This is of course only my opinion, but I believe that there is a real
risk of "the perfect is the enemy of the good" in trying to capture too
much detail. The risk is that the annotation set is so large and
complicated, that people will either not use it, or use it incorrectly.
I think we agree that what we have now (nothing) is "too little". My
assertion is that there is a point that is "too much". So, our job is
to find "just right", or at least "close enough for V1."
Information is quantized, so the point immediately to the right of
"none" on the spectrum above is "one bit of information". While there
are numerous one-bit solutions, the most useful one bit of information
we can capture is a class-level @ThreadSafe annotation; this is a
statement of design intent, where the programmer says "I intend for this
class to be safe to be used concurrently without additional coordination
or synchronization."
So, let's take as our strawman the annotation set containing
@ThreadSafe. Clearly this is better than no annotations at all. It is
useful for capturing an important element of design intent. Moreover,
it requires very little additional thought on the part of the class
writer; when writing a class, you generally already know whether you
intend it to be thread-safe or not. So capturing it requires no thought
and a small number of keystrokes. The information is useful to the
clients of a class, for sure -- this is useful documentation. And
potentially might be useful to tools, a primary focus of JSR 305 (but
with only one bit of information, the tools won't be able to do all that
much more than they do with no bits of information.)
It is my belief that we can't add too many concurrency annotations
without undermining many of the benefits of the one-bit approach. The
more annotations there are, the more complexity, the more likely class
writers will use none of them. Its probably better to get 100%
penetration of @ThreadSafe than 5% penetration of "provably correct."

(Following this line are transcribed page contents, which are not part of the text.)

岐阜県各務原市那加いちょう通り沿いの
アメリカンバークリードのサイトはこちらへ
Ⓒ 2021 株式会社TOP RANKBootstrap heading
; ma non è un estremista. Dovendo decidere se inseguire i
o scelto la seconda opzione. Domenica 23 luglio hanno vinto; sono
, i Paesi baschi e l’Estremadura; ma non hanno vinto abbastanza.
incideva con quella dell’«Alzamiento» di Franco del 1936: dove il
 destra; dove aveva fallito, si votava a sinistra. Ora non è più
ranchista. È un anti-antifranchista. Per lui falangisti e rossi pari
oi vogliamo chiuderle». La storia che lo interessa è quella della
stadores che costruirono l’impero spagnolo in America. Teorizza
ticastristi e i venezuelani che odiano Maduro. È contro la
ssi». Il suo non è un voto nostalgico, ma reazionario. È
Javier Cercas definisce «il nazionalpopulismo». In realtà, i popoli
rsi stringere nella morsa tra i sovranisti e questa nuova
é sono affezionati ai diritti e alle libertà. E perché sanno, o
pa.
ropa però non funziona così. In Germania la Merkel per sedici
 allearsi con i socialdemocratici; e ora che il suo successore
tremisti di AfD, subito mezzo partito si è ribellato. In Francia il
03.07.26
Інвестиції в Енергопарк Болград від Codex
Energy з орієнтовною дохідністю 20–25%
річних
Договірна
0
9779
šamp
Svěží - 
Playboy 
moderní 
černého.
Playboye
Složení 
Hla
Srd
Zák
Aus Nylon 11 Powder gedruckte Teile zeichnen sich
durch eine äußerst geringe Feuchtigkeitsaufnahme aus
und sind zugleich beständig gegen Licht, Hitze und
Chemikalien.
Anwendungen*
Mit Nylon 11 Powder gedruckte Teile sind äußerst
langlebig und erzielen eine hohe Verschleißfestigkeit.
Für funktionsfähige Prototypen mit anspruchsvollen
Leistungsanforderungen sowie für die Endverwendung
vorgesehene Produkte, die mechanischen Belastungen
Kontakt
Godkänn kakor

The other problem with the larger sets of annotations is that they still
end up being approximations. If we could construct a 30-annotation set
that asserted everything we might ever want to assert about concurrent
behavior, I might be more tempted. But I'm pretty convinced that the
30-annotation set is only an incremental refinement of the 3-annotation
set, and the 300-annotation set is only an incremental refinement of the
30-annotation set.
I realize that Brian is talking about concurrency annotations far
beyond Swing, however lack of Swing concurrency annotations are my
major pain point. In that arena, the more the annotations can spot my
mistakes (or verify their absence) ahead of time, the more I will use
them. Compile time is obviously the best time. For Swing, if the
needs of a good tool dictated the annotations required, I would adapt.
Does attacking the problem from the other side make it any simpler?

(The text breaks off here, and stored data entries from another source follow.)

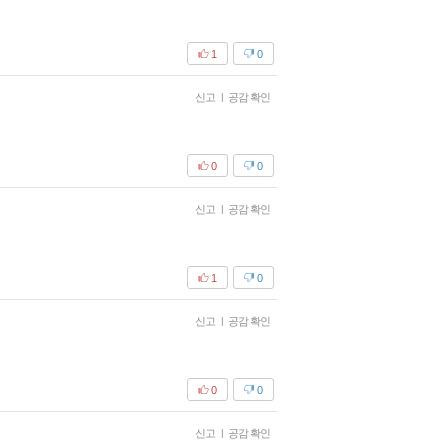
1
0
신고
|
공감 확인
0
0
신고
|
공감 확인
1
0
신고
|
공감 확인
0
0
신고
|
공감 확인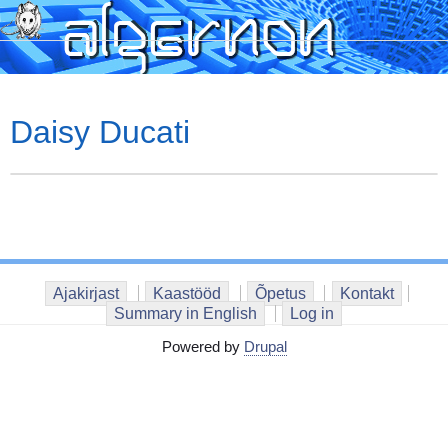
Skip
to
main
content
Daisy Ducati
Ajakirjast
Kaastööd
Õpetus
Kontakt
Summary in English
Log in
Powered by
Drupal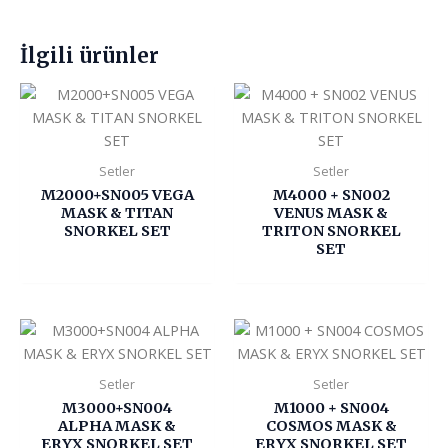
İlgili ürünler
Setler
Setler
M2000+SN005 VEGA
M4000 + SN002
MASK & TITAN
VENUS MASK &
SNORKEL SET
TRITON SNORKEL
SET
Setler
Setler
M3000+SN004
M1000 + SN004
ALPHA MASK &
COSMOS MASK &
ERYX SNORKEL SET
ERYX SNORKEL SET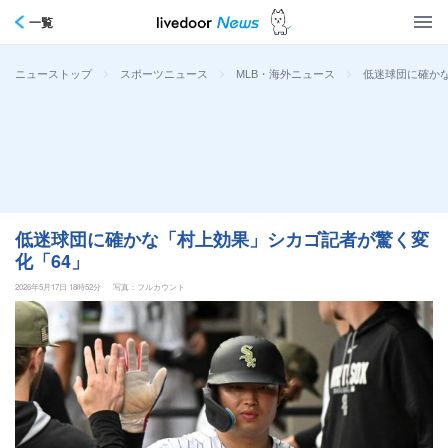
一覧
>
>
>
低迷球団に確か
ニューストップ
スポーツニュース
MLB・海外ニュース
低迷球団に確かな「村上効果」シカゴ記者が驚く変
化「64」
2026年5月17日 18時52分
写真：フルカウント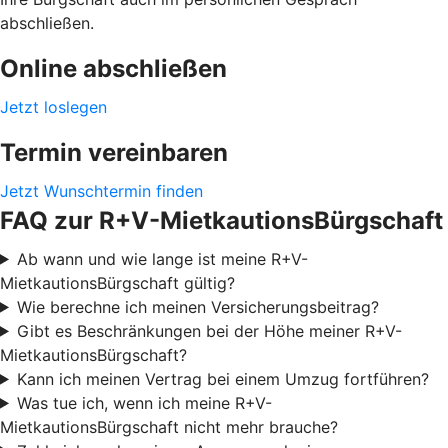
abschließen.
Online abschließen
Jetzt loslegen
Termin vereinbaren
Jetzt Wunschtermin finden
FAQ zur R+V-MietkautionsBürgschaft
Ab wann und wie lange ist meine R+V-
MietkautionsBürgschaft gültig?
Wie berechne ich meinen Versicherungsbeitrag?
Gibt es Beschränkungen bei der Höhe meiner R+V-
MietkautionsBürgschaft?
Kann ich meinen Vertrag bei einem Umzug fortführen?
Was tue ich, wenn ich meine R+V-
MietkautionsBürgschaft nicht mehr brauche?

What is the highest number of concurrency annotations that anybody
from the tool community sees any value in?
Right instinct, but we need to rephrase the question. I can think of
dozens of annotations (with possibly hundreds of variants) that can meet
the "any value" bar. We need to set the "pulls its own weight" bar
higher. But I agree that its reasonable to try and work it from both
sides and see what comes out of such an experiment.